* About this task: Only these lines of the data below are wanted: the one with "распиловки подбирается то, чем", the one with "contacts et échanger des informations sur les", and any lines between them, each repeated exactly.
- - -
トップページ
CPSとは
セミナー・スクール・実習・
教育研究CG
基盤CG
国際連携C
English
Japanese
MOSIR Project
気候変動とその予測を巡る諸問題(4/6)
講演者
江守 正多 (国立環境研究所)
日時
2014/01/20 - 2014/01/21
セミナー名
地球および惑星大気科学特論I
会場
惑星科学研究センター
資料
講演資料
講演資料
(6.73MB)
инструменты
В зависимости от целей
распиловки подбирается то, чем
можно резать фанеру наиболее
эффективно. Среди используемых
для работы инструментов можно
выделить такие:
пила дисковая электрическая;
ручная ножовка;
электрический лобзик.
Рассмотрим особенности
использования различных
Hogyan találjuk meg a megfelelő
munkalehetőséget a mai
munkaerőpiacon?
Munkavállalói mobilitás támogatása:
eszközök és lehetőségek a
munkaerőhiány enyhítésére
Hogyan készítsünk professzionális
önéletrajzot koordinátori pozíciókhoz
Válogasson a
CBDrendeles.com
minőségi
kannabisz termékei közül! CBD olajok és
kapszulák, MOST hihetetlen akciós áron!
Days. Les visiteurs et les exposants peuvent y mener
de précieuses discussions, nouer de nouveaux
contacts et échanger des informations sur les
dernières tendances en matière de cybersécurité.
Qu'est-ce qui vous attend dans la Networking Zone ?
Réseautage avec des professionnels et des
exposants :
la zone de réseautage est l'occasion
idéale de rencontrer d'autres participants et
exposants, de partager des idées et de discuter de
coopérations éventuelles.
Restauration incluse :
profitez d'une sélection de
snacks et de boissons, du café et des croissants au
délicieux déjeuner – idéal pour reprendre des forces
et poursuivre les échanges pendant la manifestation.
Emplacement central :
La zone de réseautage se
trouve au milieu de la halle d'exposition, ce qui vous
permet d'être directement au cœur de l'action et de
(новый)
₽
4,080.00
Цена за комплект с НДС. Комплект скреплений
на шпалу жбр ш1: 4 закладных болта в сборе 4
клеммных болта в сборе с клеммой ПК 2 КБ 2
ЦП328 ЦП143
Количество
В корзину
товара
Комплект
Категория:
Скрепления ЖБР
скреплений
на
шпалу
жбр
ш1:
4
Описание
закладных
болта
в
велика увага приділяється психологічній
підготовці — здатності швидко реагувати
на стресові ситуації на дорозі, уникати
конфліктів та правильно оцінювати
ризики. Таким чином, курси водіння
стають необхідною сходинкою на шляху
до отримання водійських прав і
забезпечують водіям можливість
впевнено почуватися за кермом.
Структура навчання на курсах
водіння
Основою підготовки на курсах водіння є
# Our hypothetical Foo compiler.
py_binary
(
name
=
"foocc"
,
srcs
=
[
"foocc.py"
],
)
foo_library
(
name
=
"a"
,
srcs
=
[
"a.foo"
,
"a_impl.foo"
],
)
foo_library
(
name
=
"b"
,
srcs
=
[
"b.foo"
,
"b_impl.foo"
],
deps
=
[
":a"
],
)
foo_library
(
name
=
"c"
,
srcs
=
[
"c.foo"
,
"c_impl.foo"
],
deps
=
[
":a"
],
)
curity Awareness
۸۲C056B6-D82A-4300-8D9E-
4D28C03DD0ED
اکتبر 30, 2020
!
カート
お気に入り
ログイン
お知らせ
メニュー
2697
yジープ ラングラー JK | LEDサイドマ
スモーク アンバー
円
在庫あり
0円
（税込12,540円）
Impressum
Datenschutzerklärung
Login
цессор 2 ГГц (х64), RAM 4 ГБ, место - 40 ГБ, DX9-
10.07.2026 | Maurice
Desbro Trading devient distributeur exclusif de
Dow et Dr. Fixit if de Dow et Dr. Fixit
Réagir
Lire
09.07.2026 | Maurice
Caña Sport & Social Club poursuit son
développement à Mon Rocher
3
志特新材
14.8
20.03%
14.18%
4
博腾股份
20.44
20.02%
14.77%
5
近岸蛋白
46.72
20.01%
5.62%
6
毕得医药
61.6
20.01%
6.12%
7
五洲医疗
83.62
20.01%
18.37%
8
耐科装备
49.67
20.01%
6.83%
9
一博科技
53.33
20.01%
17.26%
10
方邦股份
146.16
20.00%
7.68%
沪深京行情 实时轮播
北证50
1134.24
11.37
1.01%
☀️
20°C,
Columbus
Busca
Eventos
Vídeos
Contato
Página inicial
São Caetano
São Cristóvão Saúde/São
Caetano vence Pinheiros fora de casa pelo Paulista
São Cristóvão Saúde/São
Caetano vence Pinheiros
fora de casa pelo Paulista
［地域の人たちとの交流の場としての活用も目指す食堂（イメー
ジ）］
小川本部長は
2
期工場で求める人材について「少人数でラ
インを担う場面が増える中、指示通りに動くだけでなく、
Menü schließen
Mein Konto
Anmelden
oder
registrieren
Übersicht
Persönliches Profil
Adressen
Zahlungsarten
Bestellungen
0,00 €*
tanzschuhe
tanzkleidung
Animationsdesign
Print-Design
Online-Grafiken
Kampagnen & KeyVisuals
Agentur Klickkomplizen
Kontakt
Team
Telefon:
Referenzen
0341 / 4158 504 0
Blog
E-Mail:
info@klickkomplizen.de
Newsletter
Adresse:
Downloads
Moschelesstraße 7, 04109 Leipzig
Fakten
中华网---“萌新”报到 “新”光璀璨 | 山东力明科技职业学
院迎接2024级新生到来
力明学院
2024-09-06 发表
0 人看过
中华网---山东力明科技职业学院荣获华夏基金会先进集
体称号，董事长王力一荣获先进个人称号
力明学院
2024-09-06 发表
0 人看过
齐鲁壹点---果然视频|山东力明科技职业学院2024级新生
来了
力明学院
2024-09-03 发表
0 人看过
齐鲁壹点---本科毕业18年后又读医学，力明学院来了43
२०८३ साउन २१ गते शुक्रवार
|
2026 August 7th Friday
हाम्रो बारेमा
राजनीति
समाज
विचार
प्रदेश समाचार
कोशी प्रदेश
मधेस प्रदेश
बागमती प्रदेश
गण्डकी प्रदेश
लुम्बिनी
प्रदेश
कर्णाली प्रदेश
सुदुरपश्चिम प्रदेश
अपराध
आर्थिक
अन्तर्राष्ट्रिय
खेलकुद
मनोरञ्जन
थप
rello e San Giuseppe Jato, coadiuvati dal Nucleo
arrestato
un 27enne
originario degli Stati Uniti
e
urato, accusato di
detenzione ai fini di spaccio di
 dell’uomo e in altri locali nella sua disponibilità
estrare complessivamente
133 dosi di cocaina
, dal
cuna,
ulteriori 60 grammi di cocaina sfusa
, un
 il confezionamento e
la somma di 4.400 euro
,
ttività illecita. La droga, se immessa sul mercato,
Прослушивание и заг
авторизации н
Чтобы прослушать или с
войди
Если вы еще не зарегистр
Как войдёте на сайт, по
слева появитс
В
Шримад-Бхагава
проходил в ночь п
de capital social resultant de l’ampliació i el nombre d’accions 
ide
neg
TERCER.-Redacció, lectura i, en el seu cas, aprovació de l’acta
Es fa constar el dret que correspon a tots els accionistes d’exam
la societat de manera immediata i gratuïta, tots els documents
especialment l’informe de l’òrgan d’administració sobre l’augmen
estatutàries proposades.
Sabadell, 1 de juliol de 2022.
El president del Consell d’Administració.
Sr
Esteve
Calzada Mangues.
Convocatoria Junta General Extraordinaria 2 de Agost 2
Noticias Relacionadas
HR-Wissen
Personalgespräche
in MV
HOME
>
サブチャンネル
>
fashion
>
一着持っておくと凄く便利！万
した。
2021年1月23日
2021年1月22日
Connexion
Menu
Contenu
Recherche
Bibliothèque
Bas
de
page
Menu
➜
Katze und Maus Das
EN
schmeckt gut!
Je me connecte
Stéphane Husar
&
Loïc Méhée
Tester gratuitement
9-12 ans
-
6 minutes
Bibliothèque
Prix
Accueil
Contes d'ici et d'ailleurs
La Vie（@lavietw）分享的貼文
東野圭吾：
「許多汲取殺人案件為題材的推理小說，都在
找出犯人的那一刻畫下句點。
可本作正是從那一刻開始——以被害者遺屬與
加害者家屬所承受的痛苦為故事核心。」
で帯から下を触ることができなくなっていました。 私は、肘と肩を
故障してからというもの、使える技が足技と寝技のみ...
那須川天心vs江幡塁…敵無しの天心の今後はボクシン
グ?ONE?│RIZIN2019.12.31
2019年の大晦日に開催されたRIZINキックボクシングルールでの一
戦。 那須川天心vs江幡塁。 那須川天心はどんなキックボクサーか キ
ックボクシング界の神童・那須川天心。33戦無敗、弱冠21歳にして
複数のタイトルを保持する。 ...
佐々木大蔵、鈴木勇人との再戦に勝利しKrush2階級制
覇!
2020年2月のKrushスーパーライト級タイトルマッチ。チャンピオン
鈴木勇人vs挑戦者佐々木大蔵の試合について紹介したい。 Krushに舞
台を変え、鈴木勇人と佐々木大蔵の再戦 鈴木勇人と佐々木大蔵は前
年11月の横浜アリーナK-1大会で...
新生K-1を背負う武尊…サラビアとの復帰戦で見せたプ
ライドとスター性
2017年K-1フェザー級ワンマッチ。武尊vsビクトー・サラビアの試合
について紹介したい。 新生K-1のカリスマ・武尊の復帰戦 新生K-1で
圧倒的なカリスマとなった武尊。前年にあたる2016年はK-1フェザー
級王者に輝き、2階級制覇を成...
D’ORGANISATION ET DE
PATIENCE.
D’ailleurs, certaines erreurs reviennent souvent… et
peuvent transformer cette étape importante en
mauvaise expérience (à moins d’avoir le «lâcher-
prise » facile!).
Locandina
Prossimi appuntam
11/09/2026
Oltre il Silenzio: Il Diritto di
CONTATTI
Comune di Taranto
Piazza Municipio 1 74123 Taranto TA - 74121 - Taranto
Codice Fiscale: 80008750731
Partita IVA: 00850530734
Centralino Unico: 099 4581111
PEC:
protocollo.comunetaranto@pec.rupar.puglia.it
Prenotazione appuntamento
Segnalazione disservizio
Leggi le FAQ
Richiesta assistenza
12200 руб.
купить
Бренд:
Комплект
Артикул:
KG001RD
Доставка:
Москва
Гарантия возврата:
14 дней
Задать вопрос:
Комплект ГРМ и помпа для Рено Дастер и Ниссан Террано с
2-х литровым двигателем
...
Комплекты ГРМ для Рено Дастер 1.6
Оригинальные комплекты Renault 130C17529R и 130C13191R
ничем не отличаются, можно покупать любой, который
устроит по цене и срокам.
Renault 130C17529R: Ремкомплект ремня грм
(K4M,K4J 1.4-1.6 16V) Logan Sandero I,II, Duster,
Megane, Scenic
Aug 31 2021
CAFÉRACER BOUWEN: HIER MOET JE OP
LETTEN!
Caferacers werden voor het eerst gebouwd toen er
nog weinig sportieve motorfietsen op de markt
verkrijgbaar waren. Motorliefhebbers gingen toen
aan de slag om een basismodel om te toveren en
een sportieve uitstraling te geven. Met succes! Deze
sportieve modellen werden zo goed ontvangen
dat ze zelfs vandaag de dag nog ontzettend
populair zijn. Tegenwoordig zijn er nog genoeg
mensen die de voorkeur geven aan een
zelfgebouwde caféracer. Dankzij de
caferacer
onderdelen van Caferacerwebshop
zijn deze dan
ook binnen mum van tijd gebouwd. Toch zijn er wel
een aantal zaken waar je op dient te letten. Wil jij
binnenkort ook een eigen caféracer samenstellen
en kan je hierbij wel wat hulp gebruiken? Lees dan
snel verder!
- - -
* Exercise solution:
распиловки подбирается то, чем
можно резать фанеру наиболее
эффективно. Среди используемых
для работы инструментов можно
выделить такие:
пила дисковая электрическая;
ручная ножовка;
электрический лобзик.
Рассмотрим особенности
использования различных
Hogyan találjuk meg a megfelelő
munkalehetőséget a mai
munkaerőpiacon?
Munkavállalói mobilitás támogatása:
eszközök és lehetőségek a
munkaerőhiány enyhítésére
Hogyan készítsünk professzionális
önéletrajzot koordinátori pozíciókhoz
Válogasson a
CBDrendeles.com
minőségi
kannabisz termékei közül! CBD olajok és
kapszulák, MOST hihetetlen akciós áron!
Days. Les visiteurs et les exposants peuvent y mener
de précieuses discussions, nouer de nouveaux
contacts et échanger des informations sur les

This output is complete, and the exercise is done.